I recently read that an Ethereum miner received an unexpected sum of $2.6 million. This was due to a user error in which someone with a lot of Ether accidentally paid an enormous gas price for a transaction. You only need to add a few zeros to one input to do this (and have the money of course). This unfortunate individual was only trying to move about $100 in value when they paid the enormous sum.

The lucky Ethereum miner offered to give the money back to the user. This may be an interesting starting point to discuss character and morality in automated, trustless, decentralized systems, such as blockchains. I often hear my blockchain development colleagues say “Code is law”. For the uninitiated, that means that, unlike traditional financial systems, there is a certain distinct finality to events that occur in completely machine-legislated mechanisms where no one party can reverse machine decisions. On the Ethereum blockchain, agreements between parties are legislated by smart contracts or the protocol itself. Pay too much in gas? There’s no one to really compel the receiver of those funds to reverse that error. Same goes for the Parity debacle in which over $100 million dollars was frozen and locked off from thousands of people due to a programming error in a multi-sig smart contract. The only way to reverse that particular phenomenon would be for over 51% of Ethereum miners (represented by hundreds to thousands of people around the world) to vote on a hard-fork and disrupt the entire blockchain ecosystem. They opted not to do this. Were they wrong in this? What about the people who’d lost so much money?
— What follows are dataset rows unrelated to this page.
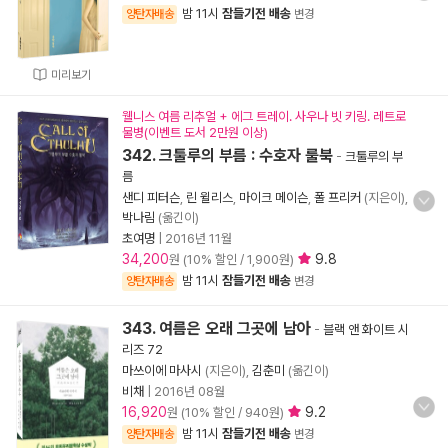
밤 11시
잠들기전 배송
양탄자배송
변경
미리보기
웰니스 여름 리추얼 + 에그 트레이. 사우나 빗 키링. 레트로
물병(이벤트 도서 2만원 이상)
342. 크툴루의 부름 : 수호자 룰북
-
크툴루의 부
름
샌디 피터슨
,
린 윌리스
,
마이크 메이슨
,
폴 프리커
(지은이),
박나림
(옮긴이)
초여명
|
2016년 11월
34,200
9.8
원 (10% 할인 / 1,900원)
밤 11시
잠들기전 배송
양탄자배송
변경
343. 여름은 오래 그곳에 남아
-
블랙 앤 화이트 시
리즈 72
마쓰이에 마사시
(지은이),
김춘미
(옮긴이)
비채
|
2016년 08월
16,920
9.2
원 (10% 할인 / 940원)
밤 11시
잠들기전 배송
양탄자배송
변경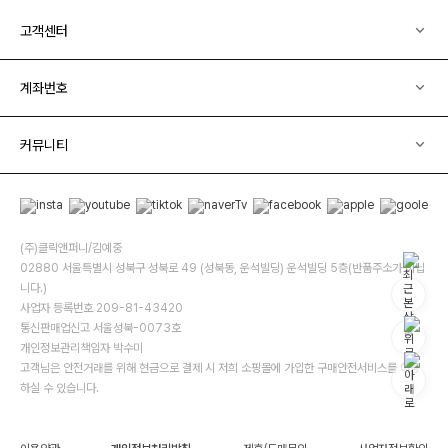
고객센터
계좌번호
커뮤니티
(주)클릭앤퍼니/김예중
02880 서울특별시 성북구 성북로 49 (성북동, 운석빌딩) 운석빌딩 5층(반품주소가 아닙
니다.)
사업자 등록번호 209-81-43420
통신판매업신고 서울성북-0073호
개인정보관리책임자 박수미
고객님은 안전거래를 위해 현금으로 결제 시 저희 소핑몰에 가입한 구매안전서비스를 이용
하실 수 있습니다.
People take things that happen to their money incredibly personally. I know I have, especially when I lost nearly most of my small investment in a South American lithium mining startup a few years ago. However, as in blockchain-based markets, there’s not really anyone I can complain to with the expectation of recourse. Should I even be able to? I’ve also witnessed other misfortunate outcomes from participating in a few blockchain-based coin offerings. I’m still holding on to most of these assets, because you never know. Further, I’ve actually made the aforementioned mistake of adding too many zeros to a gas fee in my code and paid nearly $40 to process a small blockchain-based transaction. More interestingly, I once launched a smart contract that was vulnerable to an attack and lost a few hundred dollars. Oddly enough, the hacker messaged me to chat about the hack. Because “code is law”, and because he had used the rules of my smart contract in a way I had not intended, he reaped a benefit that many might claim as unethical. The gentleman kept most of the money (though he did give some back, because I guess this anonymous actor enjoyed chatting about it with me). The key was that I made an error, it was exploited, and this happened on a system with value transfer finality. We discussed whether it might be morally hazardous for him to return to me all of my lost funds. We resolved that it would be, as personally as I do take personal money. If a vending machine has a secret button on the back of it that spits out free sodas, is it wrong to know the secret and use the button?
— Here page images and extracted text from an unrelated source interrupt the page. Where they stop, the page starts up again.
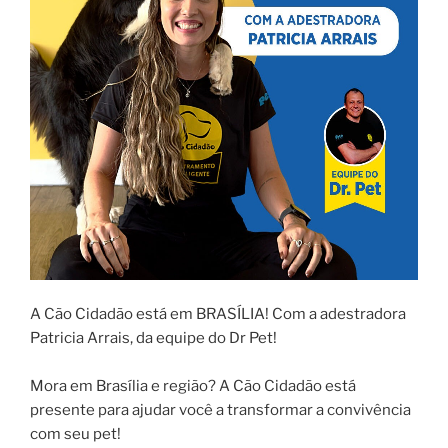
A Cão Cidadão está em BRASÍLIA! Com a adestradora
Patricia Arrais, da equipe do Dr Pet!
Mora em Brasília e região? A Cão Cidadão está
presente para ajudar você a transformar a convivência
com seu pet!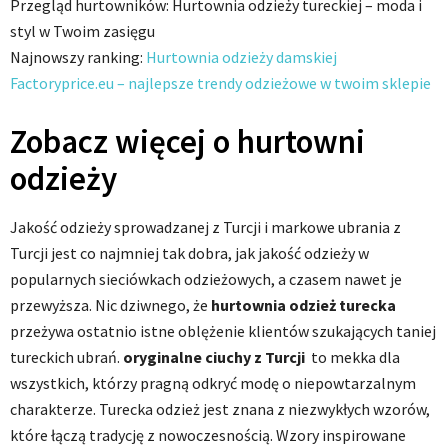
Przegląd hurtowników: Hurtownia odzieży tureckiej – moda i
styl w Twoim zasięgu
Najnowszy ranking:
Hurtownia odzieży damskiej
Factoryprice.eu – najlepsze trendy odzieżowe w twoim sklepie
Zobacz więcej o hurtowni
odzieży
Jakość odzieży sprowadzanej z Turcji i markowe ubrania z
Turcji jest co najmniej tak dobra, jak jakość odzieży w
popularnych sieciówkach odzieżowych, a czasem nawet je
przewyższa. Nic dziwnego, że
hurtownia odzież turecka
przeżywa ostatnio istne oblężenie klientów szukających taniej
tureckich ubrań.
oryginalne ciuchy z Turcji
to mekka dla
wszystkich, którzy pragną odkryć modę o niepowtarzalnym
charakterze. Turecka odzież jest znana z niezwykłych wzorów,
które łączą tradycję z nowoczesnością. Wzory inspirowane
Many decentralized casinos have been hacked due to the smart contract creator’s random number fallacy on the Ethereum blockchain. The rules of the game are usually simple: predict a future number correctly, reap monetary reward, lottery-style. However, some have come up with savvy ways to calculate instead of guess theses numbers. Is this wrong?
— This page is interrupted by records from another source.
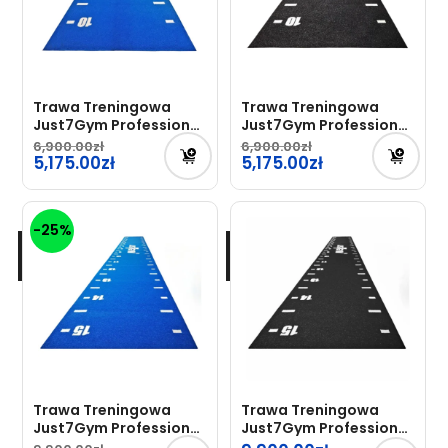
Trawa Treningowa
Trawa Treningowa
Just7Gym Professional
Just7Gym Professional
2x10m Niebieska
2x10m Czarna
6,900.00
6,900.00
Pierwotna
5,175.00
Pierwotna
5,175.00
cena
cena
Aktualna
Aktualna
wynosiła:
wynosiła:
cena
cena
-25%
6,900.00zł.
6,900.00zł.
wynosi:
wynosi:
5,175.00zł.
5,175.00zł.
Trawa Treningowa
Trawa Treningowa
Just7Gym Professional
Just7Gym Professional
2x15m Niebieska
2x15m Czarna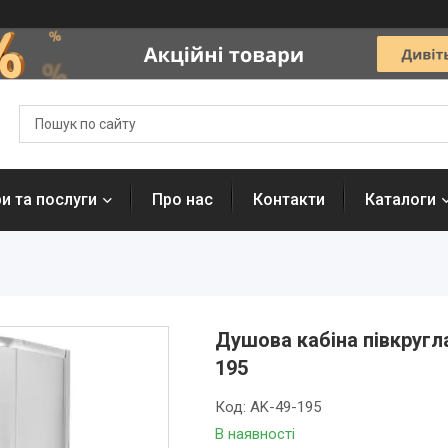
и та послуги
Про нас
Контакти
Каталоги
Душова кабіна півкругла
195
Код:
AK-49-195
В наявності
There are many ethical debates around this sort of topic, and the resolution anyone might come to is distinct to their background and personal views. However, what makes blockchain-based markets so interesting is that the arbitrary nature and linguistic ambiguities of moral and legal codes are removed, so that code can truly be law. Justice can be truly blind. This has its pros, but certainty its cons. Buyer beware.